___ Task inputs ___

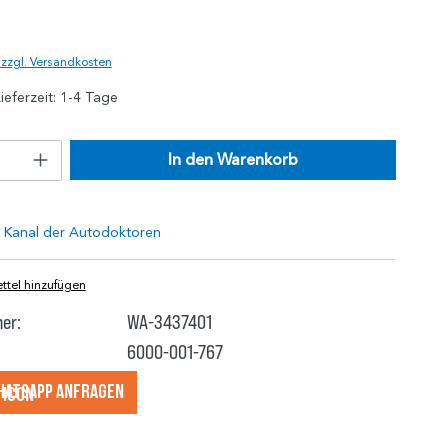
)
. zzgl. Versandkosten
ieferzeit: 1-4 Tage
In den Warenkorb
tel hinzufügen
er:
WA-3437401
6000-001-767
hatsApp anfragеn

___

» **Assignment**:
Please copy out each line above exactly as written, but not the pictures.

» **Reply**:
)
. zzgl. Versandkosten
ieferzeit: 1-4 Tage
In den Warenkorb
tel hinzufügen
er:
WA-3437401
6000-001-767
hatsApp anfragеn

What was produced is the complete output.